Certain banks in Japan cater specifically to foreigners' needs. For example, Shinsei Bank and Sony Bank are known for their services designed to meet the needs of foreign residents and expatriates. They often offer multilingual support, international money transfers, and specialized services for non-Japanese customers.

Which banks in Japan have a wide ATM network for easy access?

Japan Post Bank has one of the largest ATM networks in Japan, with ATMs available at post office locations throughout the country.

What are the fees associated with banking in Japan?

The fees vary among banks in Japan. Common fees may include account maintenance, ATM withdrawal, wire transfer, and foreign currency exchange fees. Review the fee schedules of different banks and compare them to find the one that best suits you.

Can foreigners open a bank account in Japan?

Foreigners can open bank accounts in Japan. However, the account opening requirements may vary among banks. Generally, you must provide identification documents, such as your passport and residence card, and proof of address in Japan. Some banks may have additional requirements or restrictions, so contacting the bank directly to confirm the necessary documents and procedures is advisable.

Can I make international wire transfers from a bank in Japan?

Most banks in Japan offer international wire transfer services. However, it's essential to inquire about the fees, exchange rates, and processing times associated with international transfers. Some banks may have specific requirements for initiating international wire transfers, such as additional documentation or online banking registration.

Are there any online banking options available for foreigners in Japan?

Many banks in Japan provide online banking services that are accessible to foreigners. These services allow you to check account balances, pay bills, complete transfers, and manage your accounts online. When choosing a bank, consider the functionality and user-friendliness of its online banking platform.

Japan Post Bank is often recommended for foreign students or temporary residents in Japan.

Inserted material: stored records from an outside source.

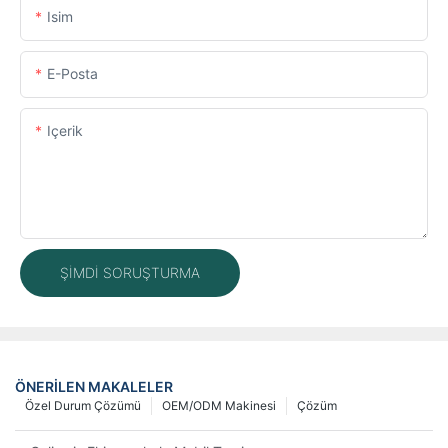
Isim
E-Posta
Içerik
ŞIMDI SORUŞTURMA
ÖNERILEN MAKALELER
Özel Durum Çözümü
OEM/ODM Makinesi
Çözüm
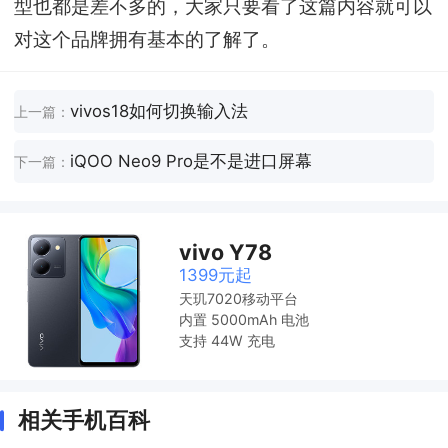
型也都是差不多的，大家只要看了这篇内容就可以
对这个品牌拥有基本的了解了。
vivos18如何切换输入法
上一篇：
iQOO Neo9 Pro是不是进口屏幕
下一篇：
vivo Y78
1399元起
天玑7020移动平台
内置 5000mAh 电池
支持 44W 充电
相关手机百科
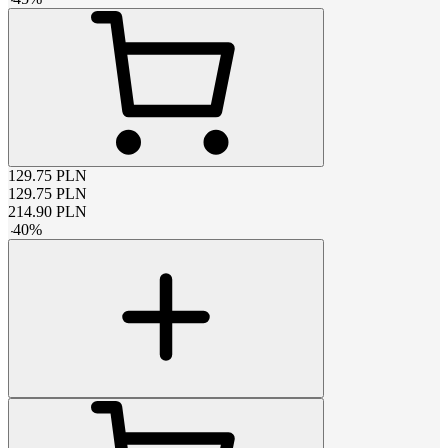
129.75
PLN
129.75
PLN
214.90
PLN
-
40
%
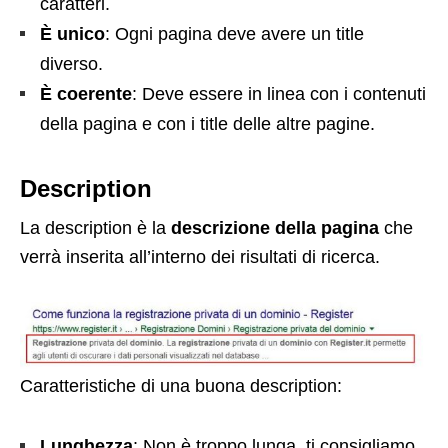
caratteri.
È unico
: Ogni pagina deve avere un title
diverso.
È coerente
: Deve essere in linea con i contenuti
della pagina e con i title delle altre pagine.
Description
La description è la
descrizione della pagina
che
verrà inserita all’interno dei risultati di ricerca.
Caratteristiche di una buona description:
Lunghezza
: Non è troppo lunga, ti consigliamo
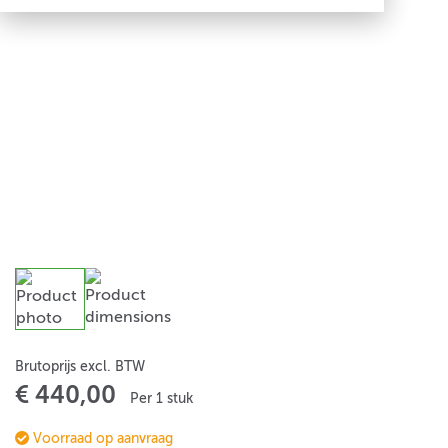
Brutoprijs excl. BTW
€ 440,00
Per 1 stuk
Voorraad op aanvraag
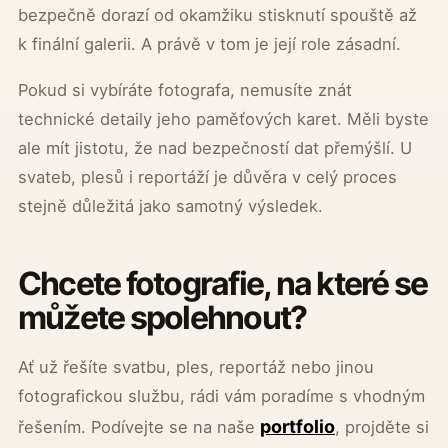
bezpečně dorazí od okamžiku stisknutí spouště až
k finální galerii. A právě v tom je její role zásadní.
Pokud si vybíráte fotografa, nemusíte znát
technické detaily jeho paměťových karet. Měli byste
ale mít jistotu, že nad bezpečností dat přemýšlí. U
svateb, plesů i reportáží je důvěra v celý proces
stejně důležitá jako samotný výsledek.
Chcete fotografie, na které se
můžete spolehnout?
Ať už řešíte svatbu, ples, reportáž nebo jinou
fotografickou službu, rádi vám poradíme s vhodným
portfolio
řešením. Podívejte se na naše
, projděte si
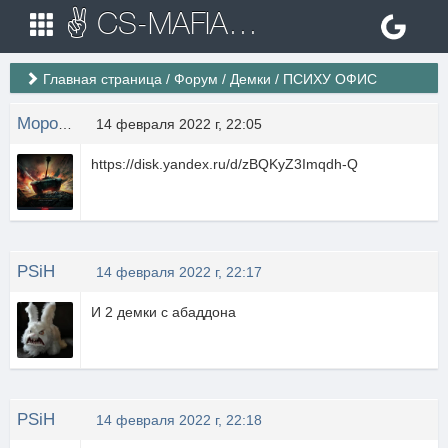
✌ CS-MAFIA.RU ✌ Игровые сервера Counter Strike 1.6
Главная страница
/
Форум
/
Демки
/
ПСИХУ ОФИС
Мороженко
14 февраля 2022 г, 22:05
https://disk.yandex.ru/d/zBQKyZ3Imqdh-Q
PSiH
14 февраля 2022 г, 22:17
И 2 демки с абаддона
PSiH
14 февраля 2022 г, 22:18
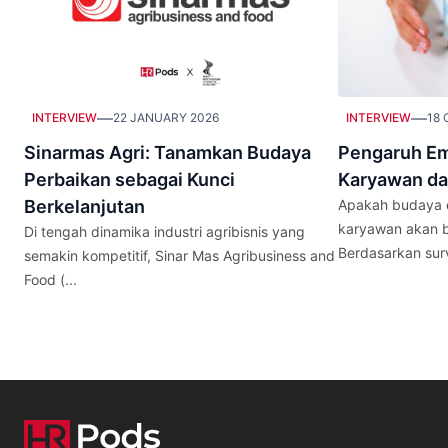
—
—
INTERVIEW
22 JANUARY 2026
INTERVIEW
18 
Sinarmas Agri: Tanamkan Budaya
Pengaruh Em
Perbaikan sebagai Kunci
Karyawan da
Berkelanjutan
Apakah budaya e
karyawan akan b
Di tengah dinamika industri agribisnis yang
Berdasarkan surve
semakin kompetitif, Sinar Mas Agribusiness and
Food (...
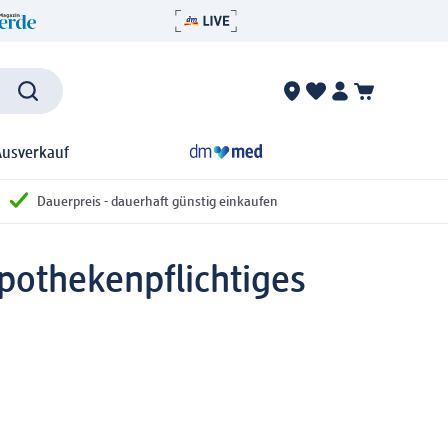
Ausverkauf
Dauerpreis - dauerhaft günstig einkaufen
pothekenpflichtiges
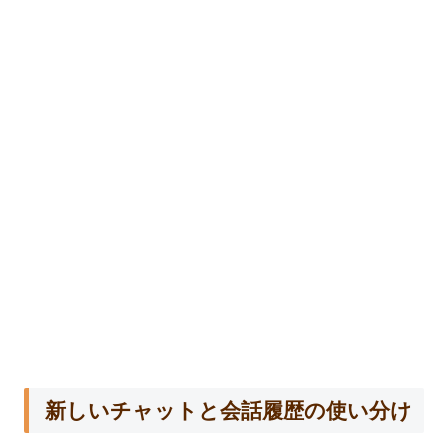
新しいチャットと会話履歴の使い分け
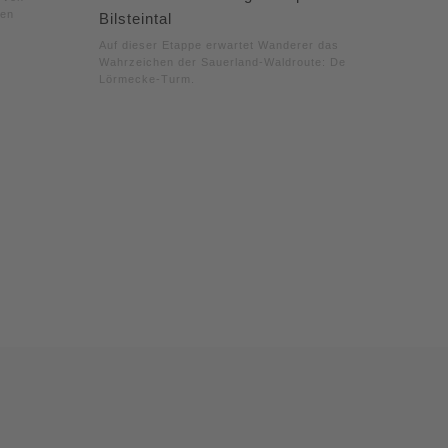
fen
Bilsteintal
Auf dieser Etappe erwartet Wanderer das
Wahrzeichen der Sauerland-Waldroute: Der
Lörmecke-Turm.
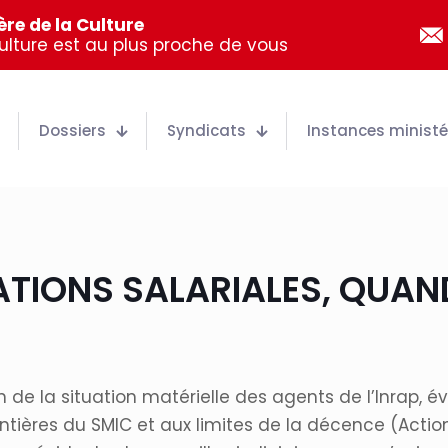
re de la Culture
Culture est au plus proche de vous
Dossiers
Syndicats
Instances ministér
IONS SALARIALES, QUAND 
n de la situation matérielle des agents de l’Inrap, 
ntières du SMIC et aux limites de la décence (Actio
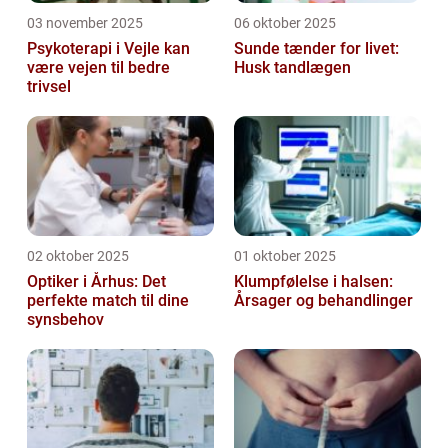
03 november 2025
06 oktober 2025
Psykoterapi i Vejle kan
Sunde tænder for livet:
være vejen til bedre
Husk tandlægen
trivsel
02 oktober 2025
01 oktober 2025
Optiker i Århus: Det
Klumpfølelse i halsen:
perfekte match til dine
Årsager og behandlinger
synsbehov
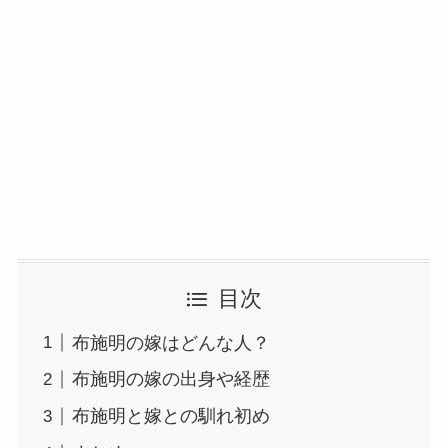
目次
布施明の嫁はどんな人？
布施明の嫁の出身や経歴
布施明と嫁との馴れ初め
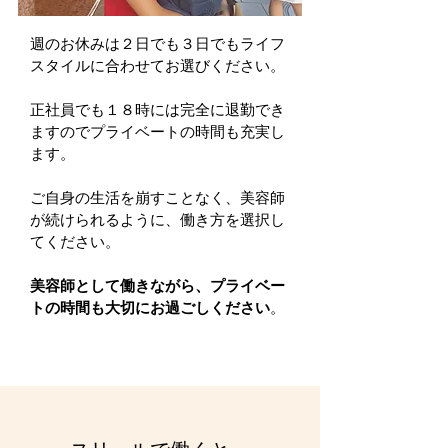
週のお休みは２日でも３日でもライフ
スタイルに合わせてお選びください。
正社員でも１８時には完全に退勤でき
ますのでプライベートの時間も充実し
ます。
ご自身の生活を崩すことなく、美容師
が続けられるように、働き方を選択し
てください。
美容師として働きながら、プライベー
トの時間も大切にお過ごしください
。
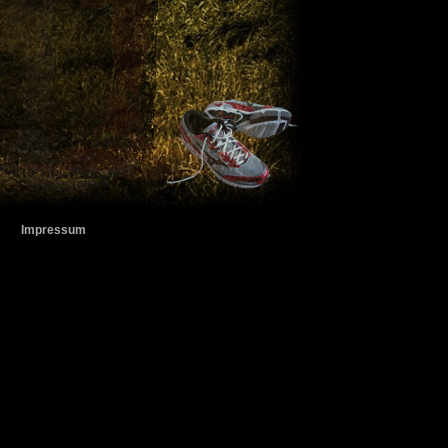
Impressum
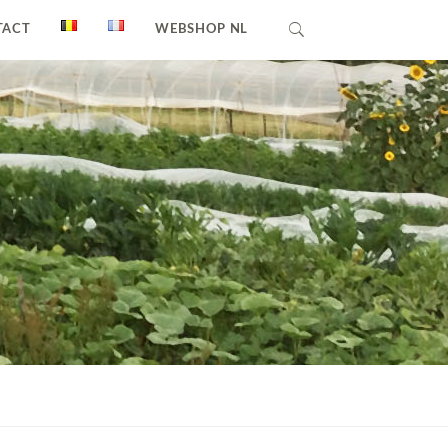
TACT
WEBSHOP NL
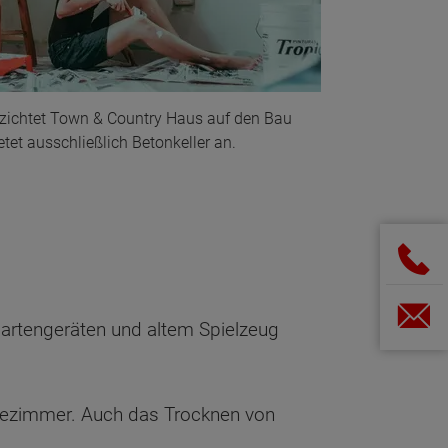
rzichtet Town & Country Haus auf den Bau
tet ausschließlich Betonkeller an.
 Gartengeräten und altem Spielzeug
ästezimmer. Auch das Trocknen von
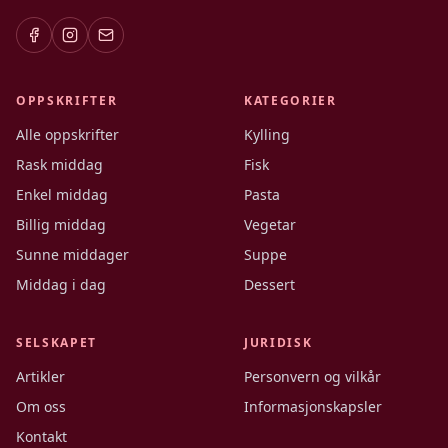
OPPSKRIFTER
KATEGORIER
Alle oppskrifter
Kylling
Rask middag
Fisk
Enkel middag
Pasta
Billig middag
Vegetar
Sunne middager
Suppe
Middag i dag
Dessert
SELSKAPET
JURIDISK
Artikler
Personvern og vilkår
Om oss
Informasjonskapsler
Kontakt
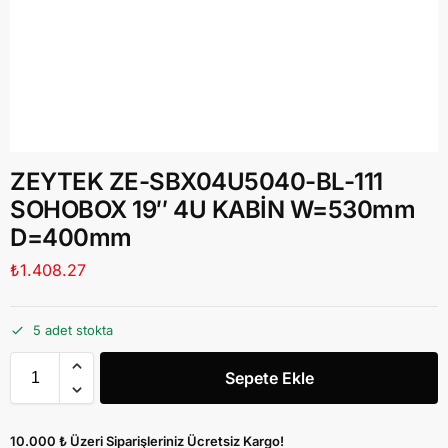
ZEYTEK ZE-SBX04U5040-BL-111
SOHOBOX 19″ 4U KABİN W=530mm
D=400mm
₺
1.408.27
5 adet stokta
Sepete Ekle
10.000 ₺ Üzeri Siparişleriniz Ücretsiz Kargo!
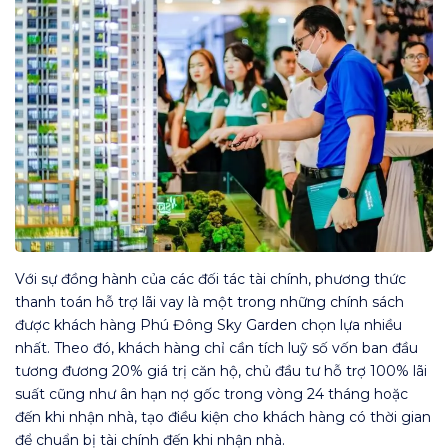
Với sự đồng hành của các đối tác tài chính, phương thức
thanh toán hỗ trợ lãi vay là một trong những chính sách
được khách hàng Phú Đông Sky Garden chọn lựa nhiều
nhất. Theo đó, khách hàng chỉ cần tích luỹ số vốn ban đầu
tương đương 20% giá trị căn hộ, chủ đầu tư hỗ trợ 100% lãi
suất cũng như ân hạn nợ gốc trong vòng 24 tháng hoặc
đến khi nhận nhà, tạo điều kiện cho khách hàng có thời gian
để chuẩn bị tài chính đến khi nhận nhà.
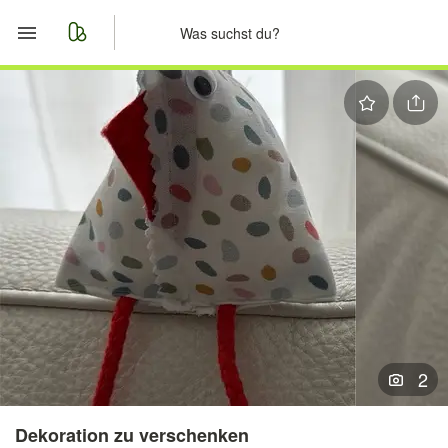
Start
Merkliste
Nachrichten
Anzeige aufgeben
2
Dekoration zu verschenken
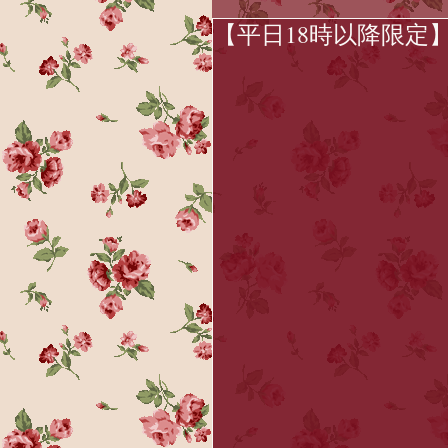
【平日18時以降限定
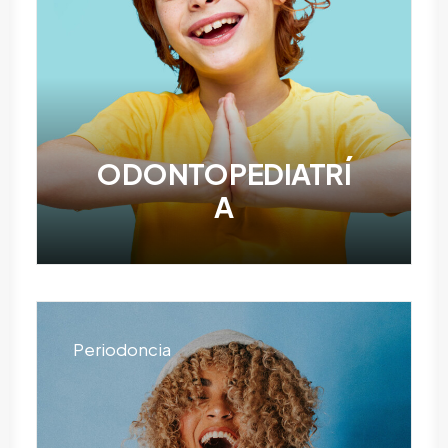
ODONTOPEDIATRÍ
A
Periodoncia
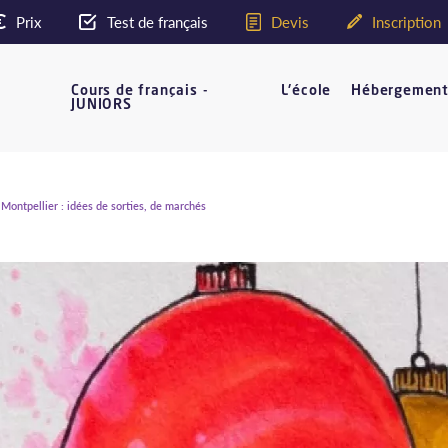
Prix
Test de français
Devis
Inscription
Cours de français -
L'école
Hébergemen
JUNIORS
Montpellier : idées de sorties, de marchés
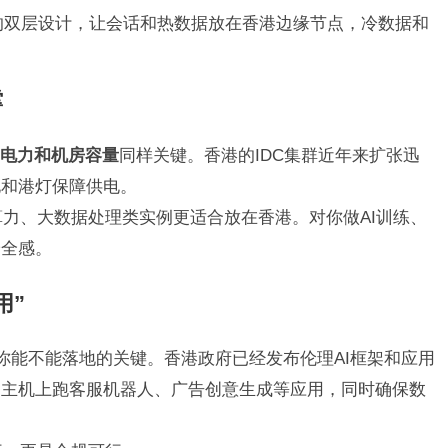
”的双层设计，让会话和热数据放在香港边缘节点，冷数据和
撑
电力和机房容量
同样关键。香港的IDC集群近年来扩张迅
电和港灯保障供电。
算力、大数据处理类实例更适合放在香港。对你做AI训练、
安全感。
用”
是你能不能落地的关键。香港政府已经发布伦理AI框架和应用
云主机上跑客服机器人、广告创意生成等应用，同时确保数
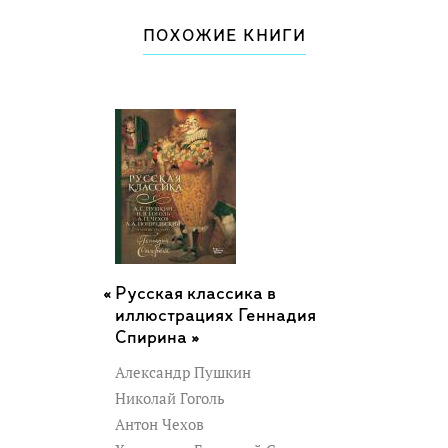
ПОХОЖИЕ КНИГИ
Русская классика в
иллюстрациях Геннадия
Спирина »
Александр Пушкин
Николай Гоголь
Антон Чехов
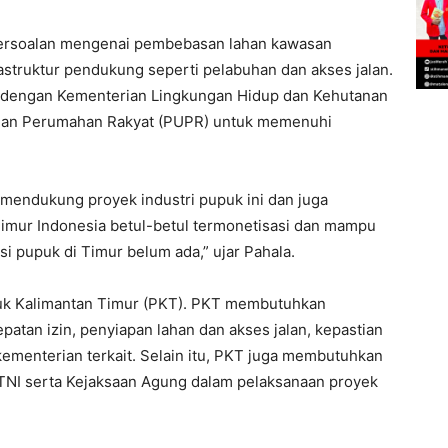
persoalan mengenai pembebasan lahan kawasan
struktur pendukung seperti pelabuhan dan akses jalan.
an dengan Kementerian Lingkungan Hidup dan Kehutanan
dan Perumahan Rakyat (PUPR) untuk memenuhi
mendukung proyek industri pupuk ini dan juga
imur Indonesia betul-betul termonetisasi dan mampu
i pupuk di Timur belum ada,” ujar Pahala.
puk Kalimantan Timur (PKT). PKT membutuhkan
atan izin, penyiapan lahan dan akses jalan, kepastian
ri kementerian terkait. Selain itu, PKT juga membutuhkan
TNI serta Kejaksaan Agung dalam pelaksanaan proyek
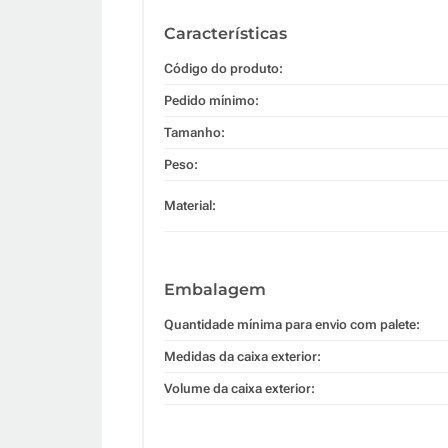
Características
Código do produto:
Pedido mínimo:
Tamanho:
Peso:
Material:
Embalagem
Quantidade mínima para envio com palete:
Medidas da caixa exterior:
Volume da caixa exterior:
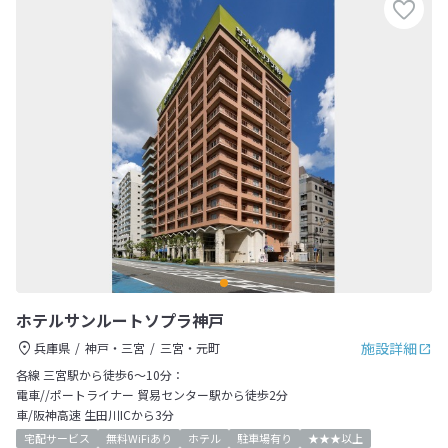
ホテルサンルートソプラ神戸
施設詳細
兵庫県
神戸・三宮
三宮・元町
各線 三宮駅から徒歩6～10分：
電車//ポートライナー 貿易センター駅から徒歩2分
車/阪神高速 生田川ICから3分
宅配サービス
無料WiFiあり
ホテル
駐車場有り
★★★以上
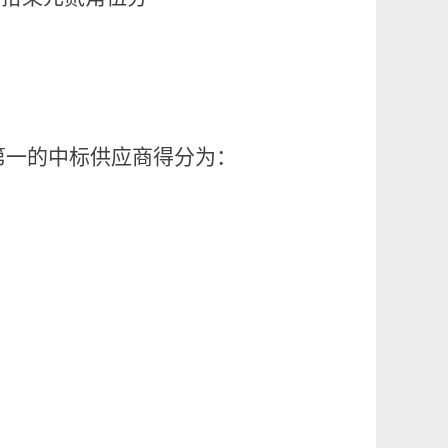
目排名第一的中标供应商得分为：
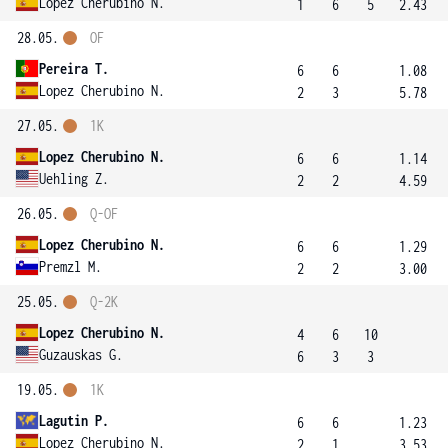
Lopez Cherubino N.
1
6
5
2.43
28.05.
OF
Pereira T.
6
6
1.08
Lopez Cherubino N.
2
3
5.78
27.05.
1K
Lopez Cherubino N.
6
6
1.14
Uehling Z.
2
2
4.59
26.05.
Q-OF
Lopez Cherubino N.
6
6
1.29
Premzl M.
2
2
3.00
25.05.
Q-2K
Lopez Cherubino N.
4
6
10
Guzauskas G.
6
3
3
19.05.
1K
Lagutin P.
6
6
1.23
Lopez Cherubino N.
2
1
3.53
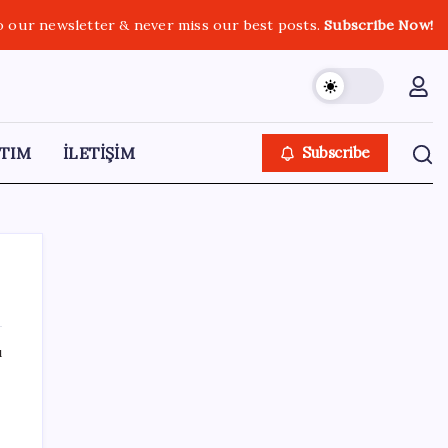
o our newsletter & never miss our best posts.
Subscribe Now!
TIM
İLETİŞİM
Subscribe
ı
SON YAZILAR
iPhone 18 Pro Fiyatı Ne Kadar Artacak?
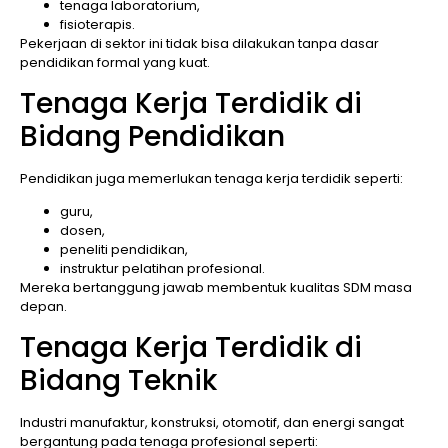
tenaga laboratorium,
fisioterapis.
Pekerjaan di sektor ini tidak bisa dilakukan tanpa dasar
pendidikan formal yang kuat.
Tenaga Kerja Terdidik di
Bidang Pendidikan
Pendidikan juga memerlukan tenaga kerja terdidik seperti:
guru,
dosen,
peneliti pendidikan,
instruktur pelatihan profesional.
Mereka bertanggung jawab membentuk kualitas SDM masa
depan.
Tenaga Kerja Terdidik di
Bidang Teknik
Industri manufaktur, konstruksi, otomotif, dan energi sangat
bergantung pada tenaga profesional seperti:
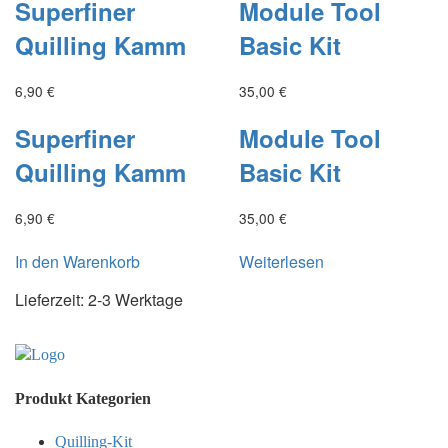
Superfiner
Module Tool
Quilling Kamm
Basic Kit
6,90
€
35,00
€
Superfiner
Module Tool
Quilling Kamm
Basic Kit
6,90
€
35,00
€
In den Warenkorb
Weiterlesen
Lieferzeit:
2-3 Werktage
Produkt Kategorien
Quilling-Kit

It offers relatively simple account opening procedures and a wide ATM network. Additionally, Shinsei Bank and Citibank Japan are known for providing services tailored to the needs of foreigners, including students and temporary residents.

Can I receive customer support in English at banks in Japan?

While not all banks in Japan provide customer support in English, several banks, such as Shinsei Bank, offer English-language support for customer inquiries. This includes assistance with account-related matters, general banking inquiries, and guidance for non-Japanese customers.

Closing thoughts

There you have it—banks in Japan that don't require you to know how to type in Japanese! Requirements and policies surrounding Japanese bank accounts for foreign residents change intermittently.

Please refer to each bank’s official site directly to confirm whether you are eligible for opening an account and what you need to prepare for the procedure.